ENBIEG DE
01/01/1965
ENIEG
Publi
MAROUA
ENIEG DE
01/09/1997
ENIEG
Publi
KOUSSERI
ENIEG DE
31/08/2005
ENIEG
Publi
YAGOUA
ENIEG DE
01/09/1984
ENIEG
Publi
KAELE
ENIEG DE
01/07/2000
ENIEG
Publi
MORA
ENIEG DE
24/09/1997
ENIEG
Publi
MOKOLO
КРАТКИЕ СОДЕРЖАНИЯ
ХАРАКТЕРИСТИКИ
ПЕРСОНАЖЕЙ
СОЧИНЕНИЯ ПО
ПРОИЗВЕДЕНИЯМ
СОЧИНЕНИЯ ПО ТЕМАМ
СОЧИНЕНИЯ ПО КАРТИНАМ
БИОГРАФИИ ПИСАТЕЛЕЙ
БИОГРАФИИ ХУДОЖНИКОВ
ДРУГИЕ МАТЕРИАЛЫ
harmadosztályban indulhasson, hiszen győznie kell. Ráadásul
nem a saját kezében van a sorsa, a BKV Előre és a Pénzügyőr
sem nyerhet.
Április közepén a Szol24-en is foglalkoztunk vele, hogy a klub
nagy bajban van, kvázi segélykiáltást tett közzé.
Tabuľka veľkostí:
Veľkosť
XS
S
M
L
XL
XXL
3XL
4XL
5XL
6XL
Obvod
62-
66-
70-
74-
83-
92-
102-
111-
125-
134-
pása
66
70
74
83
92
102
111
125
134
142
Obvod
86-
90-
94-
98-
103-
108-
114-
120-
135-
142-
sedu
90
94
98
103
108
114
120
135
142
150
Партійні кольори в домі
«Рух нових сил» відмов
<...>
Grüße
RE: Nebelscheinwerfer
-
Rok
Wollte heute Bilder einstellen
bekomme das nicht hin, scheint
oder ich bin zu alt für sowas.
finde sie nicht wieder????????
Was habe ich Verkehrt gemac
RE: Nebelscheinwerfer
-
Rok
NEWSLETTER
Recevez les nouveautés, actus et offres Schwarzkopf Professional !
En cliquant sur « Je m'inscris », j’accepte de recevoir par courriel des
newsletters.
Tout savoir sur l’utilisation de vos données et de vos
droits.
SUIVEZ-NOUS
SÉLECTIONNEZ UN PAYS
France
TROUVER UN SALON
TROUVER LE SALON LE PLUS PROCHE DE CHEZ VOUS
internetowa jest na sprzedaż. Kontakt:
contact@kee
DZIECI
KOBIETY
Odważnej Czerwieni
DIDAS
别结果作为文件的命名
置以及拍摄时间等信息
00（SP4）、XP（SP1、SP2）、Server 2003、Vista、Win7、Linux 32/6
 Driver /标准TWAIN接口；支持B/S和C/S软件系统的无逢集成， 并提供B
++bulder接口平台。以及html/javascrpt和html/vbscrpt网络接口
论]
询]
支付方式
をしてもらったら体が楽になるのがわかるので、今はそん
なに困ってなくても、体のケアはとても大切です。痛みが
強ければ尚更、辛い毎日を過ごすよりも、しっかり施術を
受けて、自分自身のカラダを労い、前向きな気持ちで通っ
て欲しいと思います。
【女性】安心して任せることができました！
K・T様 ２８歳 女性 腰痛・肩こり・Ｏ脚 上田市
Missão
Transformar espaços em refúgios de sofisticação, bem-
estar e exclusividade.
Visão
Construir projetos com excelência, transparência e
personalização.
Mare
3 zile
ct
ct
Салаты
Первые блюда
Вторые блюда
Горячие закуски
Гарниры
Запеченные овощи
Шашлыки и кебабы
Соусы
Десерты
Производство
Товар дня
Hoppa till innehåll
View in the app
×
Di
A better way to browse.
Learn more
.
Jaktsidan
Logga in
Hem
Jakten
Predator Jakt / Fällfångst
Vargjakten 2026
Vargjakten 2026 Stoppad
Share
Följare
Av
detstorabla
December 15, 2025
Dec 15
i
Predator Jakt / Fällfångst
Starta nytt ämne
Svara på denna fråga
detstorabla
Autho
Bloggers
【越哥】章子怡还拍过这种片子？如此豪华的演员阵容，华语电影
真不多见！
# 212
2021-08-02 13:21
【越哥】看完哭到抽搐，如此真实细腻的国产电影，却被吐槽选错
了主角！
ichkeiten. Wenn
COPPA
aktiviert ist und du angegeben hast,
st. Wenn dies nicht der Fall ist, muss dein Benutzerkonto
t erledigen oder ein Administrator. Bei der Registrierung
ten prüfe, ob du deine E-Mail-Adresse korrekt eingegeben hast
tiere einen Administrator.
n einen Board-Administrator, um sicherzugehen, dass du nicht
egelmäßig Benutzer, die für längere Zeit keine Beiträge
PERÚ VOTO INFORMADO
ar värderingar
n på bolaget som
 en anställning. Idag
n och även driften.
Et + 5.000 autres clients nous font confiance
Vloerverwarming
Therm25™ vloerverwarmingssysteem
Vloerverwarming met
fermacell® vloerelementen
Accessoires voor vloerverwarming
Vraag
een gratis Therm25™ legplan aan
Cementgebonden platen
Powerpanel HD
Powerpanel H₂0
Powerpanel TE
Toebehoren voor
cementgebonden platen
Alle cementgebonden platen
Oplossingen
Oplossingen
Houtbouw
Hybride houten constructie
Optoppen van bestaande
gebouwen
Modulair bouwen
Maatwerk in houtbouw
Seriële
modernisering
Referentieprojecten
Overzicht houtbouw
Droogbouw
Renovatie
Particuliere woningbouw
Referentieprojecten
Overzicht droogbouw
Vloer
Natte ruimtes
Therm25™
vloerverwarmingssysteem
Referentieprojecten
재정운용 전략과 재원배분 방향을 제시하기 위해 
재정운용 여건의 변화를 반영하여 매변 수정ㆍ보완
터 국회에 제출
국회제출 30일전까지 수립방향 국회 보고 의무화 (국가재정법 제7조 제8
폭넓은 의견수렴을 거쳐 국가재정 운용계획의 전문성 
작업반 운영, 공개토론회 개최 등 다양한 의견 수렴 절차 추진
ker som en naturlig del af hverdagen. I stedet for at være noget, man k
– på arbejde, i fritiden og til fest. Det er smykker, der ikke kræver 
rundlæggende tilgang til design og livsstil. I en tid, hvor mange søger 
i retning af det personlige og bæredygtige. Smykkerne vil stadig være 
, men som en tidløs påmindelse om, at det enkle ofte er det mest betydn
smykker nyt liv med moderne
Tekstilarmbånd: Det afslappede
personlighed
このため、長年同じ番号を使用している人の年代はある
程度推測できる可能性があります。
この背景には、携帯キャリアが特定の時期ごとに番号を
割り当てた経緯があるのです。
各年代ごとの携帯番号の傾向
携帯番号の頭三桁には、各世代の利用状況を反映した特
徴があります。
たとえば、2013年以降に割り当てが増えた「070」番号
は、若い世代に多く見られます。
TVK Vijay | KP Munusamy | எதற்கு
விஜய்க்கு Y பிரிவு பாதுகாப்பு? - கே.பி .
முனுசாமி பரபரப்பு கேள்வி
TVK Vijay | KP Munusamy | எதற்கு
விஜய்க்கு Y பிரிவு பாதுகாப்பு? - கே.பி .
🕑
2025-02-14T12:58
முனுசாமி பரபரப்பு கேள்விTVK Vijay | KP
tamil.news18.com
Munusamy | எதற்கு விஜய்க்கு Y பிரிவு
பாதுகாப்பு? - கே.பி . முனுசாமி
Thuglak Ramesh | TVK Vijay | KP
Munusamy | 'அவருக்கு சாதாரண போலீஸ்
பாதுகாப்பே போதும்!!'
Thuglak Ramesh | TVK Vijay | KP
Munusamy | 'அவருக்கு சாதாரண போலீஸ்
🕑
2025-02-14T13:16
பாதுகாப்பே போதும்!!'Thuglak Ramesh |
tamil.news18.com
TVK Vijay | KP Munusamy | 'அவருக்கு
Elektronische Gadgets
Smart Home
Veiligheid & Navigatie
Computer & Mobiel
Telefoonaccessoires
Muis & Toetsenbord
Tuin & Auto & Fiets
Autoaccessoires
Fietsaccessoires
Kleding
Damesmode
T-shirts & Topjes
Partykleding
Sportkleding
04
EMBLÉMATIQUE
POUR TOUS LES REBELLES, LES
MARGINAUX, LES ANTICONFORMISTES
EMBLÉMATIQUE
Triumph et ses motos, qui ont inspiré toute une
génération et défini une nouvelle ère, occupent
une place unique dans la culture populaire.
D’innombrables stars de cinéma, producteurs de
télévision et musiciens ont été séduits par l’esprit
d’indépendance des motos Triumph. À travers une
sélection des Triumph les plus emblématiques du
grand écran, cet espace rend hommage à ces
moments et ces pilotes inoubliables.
■ ■ ■ ■ ■ ■ ■
:: GOAL OF THE EXERCISE ::
Pull every line containing "Powerpanel" out of the data above.

:: RESPONSE BELOW ::
Powerpanel HD
Powerpanel H₂0
Powerpanel TE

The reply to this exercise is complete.